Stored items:
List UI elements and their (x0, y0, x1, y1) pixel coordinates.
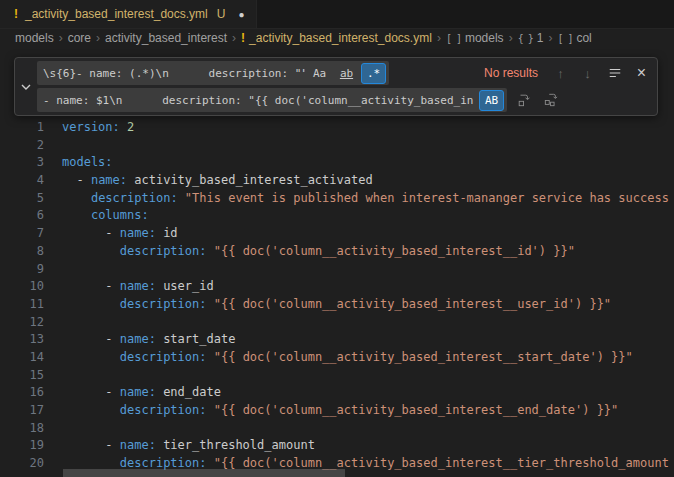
code-line[interactable]: 19 - name: tier_threshold_amount (0, 437, 674, 455)
line-number[interactable]: 13 (0, 331, 44, 349)
replace-input-wrap: AB (37, 88, 507, 112)
breadcrumb-separator: › (547, 31, 553, 45)
selection-icon (608, 66, 622, 80)
breadcrumb-label: models (465, 31, 504, 45)
line-number[interactable]: 2 (0, 137, 44, 155)
line-content: - name: start_date (44, 331, 235, 349)
code-line[interactable]: 1version: 2 (0, 119, 674, 137)
breadcrumb-separator: › (95, 31, 101, 45)
find-input[interactable] (37, 67, 307, 80)
code-line[interactable]: 15 (0, 367, 674, 385)
breadcrumb-item[interactable]: { }1 (518, 31, 544, 45)
unsaved-dot-icon[interactable]: ● (238, 9, 244, 20)
line-content: - name: activity_based_interest_activate… (44, 172, 373, 190)
array-symbol-icon: [ ] (446, 33, 461, 44)
line-number[interactable]: 7 (0, 225, 44, 243)
line-number[interactable]: 1 (0, 119, 44, 137)
code-line[interactable]: 10 - name: user_id (0, 278, 674, 296)
line-number[interactable]: 10 (0, 278, 44, 296)
code-line[interactable]: 7 - name: id (0, 225, 674, 243)
code-line[interactable]: 11 description: "{{ doc('column__activit… (0, 296, 674, 314)
vscode-window: ! _activity_based_interest_docs.yml U ● … (0, 0, 674, 477)
breadcrumb-item[interactable]: activity_based_interest (105, 31, 227, 45)
tab-bar: ! _activity_based_interest_docs.yml U ● (0, 0, 674, 29)
line-number[interactable]: 3 (0, 154, 44, 172)
line-number[interactable]: 20 (0, 455, 44, 473)
line-number[interactable]: 18 (0, 420, 44, 438)
toggle-replace-button[interactable] (15, 58, 37, 115)
breadcrumb-label: activity_based_interest (105, 31, 227, 45)
line-number[interactable]: 14 (0, 349, 44, 367)
line-content: description: "{{ doc('column__activity_b… (44, 402, 618, 420)
line-number[interactable]: 5 (0, 190, 44, 208)
line-content (44, 314, 62, 332)
line-content (44, 261, 62, 279)
code-line[interactable]: 8 description: "{{ doc('column__activity… (0, 243, 674, 261)
code-line[interactable]: 4 - name: activity_based_interest_activa… (0, 172, 674, 190)
line-number[interactable]: 8 (0, 243, 44, 261)
line-content: version: 2 (44, 119, 134, 137)
git-status-badge: U (217, 7, 226, 21)
close-find-button[interactable]: × (631, 63, 652, 84)
line-content: description: "{{ doc('column__activity_b… (44, 349, 633, 367)
next-match-button[interactable]: ↓ (577, 63, 598, 84)
line-number[interactable]: 12 (0, 314, 44, 332)
line-number[interactable]: 19 (0, 437, 44, 455)
code-line[interactable]: 13 - name: start_date (0, 331, 674, 349)
object-symbol-icon: { } (518, 33, 533, 44)
breadcrumb-separator: › (508, 31, 514, 45)
replace-input[interactable] (37, 94, 479, 107)
line-number[interactable]: 15 (0, 367, 44, 385)
whole-word-button[interactable]: ab (334, 63, 359, 84)
horizontal-scrollbar[interactable] (63, 469, 345, 477)
code-line[interactable]: 16 - name: end_date (0, 384, 674, 402)
find-input-wrap: Aa ab .* (37, 61, 389, 85)
previous-match-button[interactable]: ↑ (550, 63, 571, 84)
code-line[interactable]: 12 (0, 314, 674, 332)
chevron-down-icon (20, 81, 32, 93)
whole-word-icon: ab (340, 67, 353, 80)
breadcrumb-label: col (576, 31, 591, 45)
breadcrumb-item[interactable]: core (68, 31, 91, 45)
code-line[interactable]: 5 description: "This event is published … (0, 190, 674, 208)
code-line[interactable]: 6 columns: (0, 207, 674, 225)
breadcrumb-item[interactable]: [ ]models (446, 31, 504, 45)
line-content: - name: tier_threshold_amount (44, 437, 315, 455)
line-number[interactable]: 9 (0, 261, 44, 279)
replace-row: AB (37, 88, 652, 112)
line-number[interactable]: 6 (0, 207, 44, 225)
code-line[interactable]: 14 description: "{{ doc('column__activit… (0, 349, 674, 367)
breadcrumb: models›core›activity_based_interest›!_ac… (0, 29, 674, 47)
find-results-count: No results (484, 66, 538, 80)
breadcrumb-label: 1 (537, 31, 544, 45)
breadcrumb-separator: › (58, 31, 64, 45)
line-content: columns: (44, 207, 149, 225)
code-line[interactable]: 2 (0, 137, 674, 155)
breadcrumb-item[interactable]: [ ]col (557, 31, 591, 45)
find-widget: Aa ab .* No results ↑ ↓ × AB (14, 57, 658, 116)
replace-icon (517, 93, 531, 107)
line-number[interactable]: 16 (0, 384, 44, 402)
code-line[interactable]: 18 (0, 420, 674, 438)
line-number[interactable]: 4 (0, 172, 44, 190)
breadcrumb-label: models (15, 31, 54, 45)
tab-filename: _activity_based_interest_docs.yml (25, 7, 208, 21)
find-in-selection-button[interactable] (604, 63, 625, 84)
line-number[interactable]: 11 (0, 296, 44, 314)
breadcrumb-label: core (68, 31, 91, 45)
line-content (44, 367, 62, 385)
line-content (44, 137, 62, 155)
breadcrumb-separator: › (436, 31, 442, 45)
line-number[interactable]: 17 (0, 402, 44, 420)
tab-activity-based-interest-docs[interactable]: ! _activity_based_interest_docs.yml U ● (0, 0, 257, 28)
code-line[interactable]: 17 description: "{{ doc('column__activit… (0, 402, 674, 420)
replace-all-button[interactable] (540, 90, 561, 111)
breadcrumb-item[interactable]: !_activity_based_interest_docs.yml (241, 31, 432, 45)
code-line[interactable]: 9 (0, 261, 674, 279)
match-case-button[interactable]: Aa (307, 63, 332, 84)
regex-button[interactable]: .* (361, 63, 386, 84)
replace-button[interactable] (513, 90, 534, 111)
breadcrumb-item[interactable]: models (15, 31, 54, 45)
code-line[interactable]: 3models: (0, 154, 674, 172)
preserve-case-button[interactable]: AB (479, 90, 504, 111)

* [Problem to solve]:
Where an entry holds a picture, leave the picture out and output the rest exactly.

* [Worked solution]:
List UI elements and their (x0, y0, x1, y1) pixel coordinates.
code-line[interactable]: 19 - name: tier_threshold_amount (0, 437, 674, 455)
line-number[interactable]: 13 (0, 331, 44, 349)
replace-input-wrap: AB (37, 88, 507, 112)
breadcrumb-separator: › (547, 31, 553, 45)
selection-icon (608, 66, 622, 80)
breadcrumb-label: models (465, 31, 504, 45)
line-number[interactable]: 2 (0, 137, 44, 155)
line-content: - name: start_date (44, 331, 235, 349)
code-line[interactable]: 1version: 2 (0, 119, 674, 137)
breadcrumb-separator: › (95, 31, 101, 45)
find-input[interactable] (37, 67, 307, 80)
code-line[interactable]: 15 (0, 367, 674, 385)
breadcrumb-item[interactable]: { }1 (518, 31, 544, 45)
unsaved-dot-icon[interactable]: ● (238, 9, 244, 20)
line-content: - name: activity_based_interest_activate… (44, 172, 373, 190)
array-symbol-icon: [ ] (446, 33, 461, 44)
line-number[interactable]: 7 (0, 225, 44, 243)
line-number[interactable]: 1 (0, 119, 44, 137)
code-line[interactable]: 10 - name: user_id (0, 278, 674, 296)
line-number[interactable]: 10 (0, 278, 44, 296)
code-line[interactable]: 7 - name: id (0, 225, 674, 243)
code-line[interactable]: 11 description: "{{ doc('column__activit… (0, 296, 674, 314)
vscode-window: ! _activity_based_interest_docs.yml U ● … (0, 0, 674, 477)
breadcrumb-item[interactable]: activity_based_interest (105, 31, 227, 45)
tab-bar: ! _activity_based_interest_docs.yml U ● (0, 0, 674, 29)
line-number[interactable]: 3 (0, 154, 44, 172)
line-number[interactable]: 20 (0, 455, 44, 473)
line-number[interactable]: 18 (0, 420, 44, 438)
toggle-replace-button[interactable] (15, 58, 37, 115)
breadcrumb-label: activity_based_interest (105, 31, 227, 45)
line-number[interactable]: 14 (0, 349, 44, 367)
line-content: description: "{{ doc('column__activity_b… (44, 402, 618, 420)
line-number[interactable]: 5 (0, 190, 44, 208)
line-content (44, 314, 62, 332)
line-content (44, 261, 62, 279)
code-line[interactable]: 8 description: "{{ doc('column__activity… (0, 243, 674, 261)
code-line[interactable]: 4 - name: activity_based_interest_activa… (0, 172, 674, 190)
line-number[interactable]: 8 (0, 243, 44, 261)
line-content: version: 2 (44, 119, 134, 137)
git-status-badge: U (217, 7, 226, 21)
close-find-button[interactable]: × (631, 63, 652, 84)
line-content: description: "{{ doc('column__activity_b… (44, 349, 633, 367)
next-match-button[interactable]: ↓ (577, 63, 598, 84)
line-number[interactable]: 12 (0, 314, 44, 332)
line-number[interactable]: 19 (0, 437, 44, 455)
code-line[interactable]: 13 - name: start_date (0, 331, 674, 349)
object-symbol-icon: { } (518, 33, 533, 44)
breadcrumb-separator: › (508, 31, 514, 45)
replace-input[interactable] (37, 94, 479, 107)
line-number[interactable]: 15 (0, 367, 44, 385)
whole-word-button[interactable]: ab (334, 63, 359, 84)
horizontal-scrollbar[interactable] (63, 469, 345, 477)
code-line[interactable]: 16 - name: end_date (0, 384, 674, 402)
find-input-wrap: Aa ab .* (37, 61, 389, 85)
previous-match-button[interactable]: ↑ (550, 63, 571, 84)
code-line[interactable]: 12 (0, 314, 674, 332)
chevron-down-icon (20, 81, 32, 93)
whole-word-icon: ab (340, 67, 353, 80)
breadcrumb-label: col (576, 31, 591, 45)
breadcrumb-item[interactable]: core (68, 31, 91, 45)
code-line[interactable]: 5 description: "This event is published … (0, 190, 674, 208)
code-line[interactable]: 6 columns: (0, 207, 674, 225)
breadcrumb-item[interactable]: [ ]models (446, 31, 504, 45)
line-content: - name: tier_threshold_amount (44, 437, 315, 455)
line-number[interactable]: 9 (0, 261, 44, 279)
replace-row: AB (37, 88, 652, 112)
line-number[interactable]: 6 (0, 207, 44, 225)
code-line[interactable]: 14 description: "{{ doc('column__activit… (0, 349, 674, 367)
breadcrumb: models›core›activity_based_interest›!_ac… (0, 29, 674, 47)
find-results-count: No results (484, 66, 538, 80)
breadcrumb-label: 1 (537, 31, 544, 45)
breadcrumb-separator: › (58, 31, 64, 45)
line-content: columns: (44, 207, 149, 225)
code-line[interactable]: 2 (0, 137, 674, 155)
breadcrumb-item[interactable]: [ ]col (557, 31, 591, 45)
find-widget: Aa ab .* No results ↑ ↓ × AB (14, 57, 658, 116)
replace-icon (517, 93, 531, 107)
line-number[interactable]: 16 (0, 384, 44, 402)
code-line[interactable]: 18 (0, 420, 674, 438)
line-number[interactable]: 4 (0, 172, 44, 190)
breadcrumb-label: models (15, 31, 54, 45)
tab-filename: _activity_based_interest_docs.yml (25, 7, 208, 21)
find-in-selection-button[interactable] (604, 63, 625, 84)
line-number[interactable]: 11 (0, 296, 44, 314)
breadcrumb-label: core (68, 31, 91, 45)
line-content (44, 367, 62, 385)
line-content (44, 137, 62, 155)
breadcrumb-separator: › (436, 31, 442, 45)
line-number[interactable]: 17 (0, 402, 44, 420)
tab-activity-based-interest-docs[interactable]: ! _activity_based_interest_docs.yml U ● (0, 0, 257, 28)
code-line[interactable]: 17 description: "{{ doc('column__activit… (0, 402, 674, 420)
replace-all-button[interactable] (540, 90, 561, 111)
breadcrumb-item[interactable]: !_activity_based_interest_docs.yml (241, 31, 432, 45)
code-line[interactable]: 9 (0, 261, 674, 279)
match-case-button[interactable]: Aa (307, 63, 332, 84)
regex-button[interactable]: .* (361, 63, 386, 84)
replace-button[interactable] (513, 90, 534, 111)
breadcrumb-item[interactable]: models (15, 31, 54, 45)
code-line[interactable]: 3models: (0, 154, 674, 172)
preserve-case-button[interactable]: AB (479, 90, 504, 111)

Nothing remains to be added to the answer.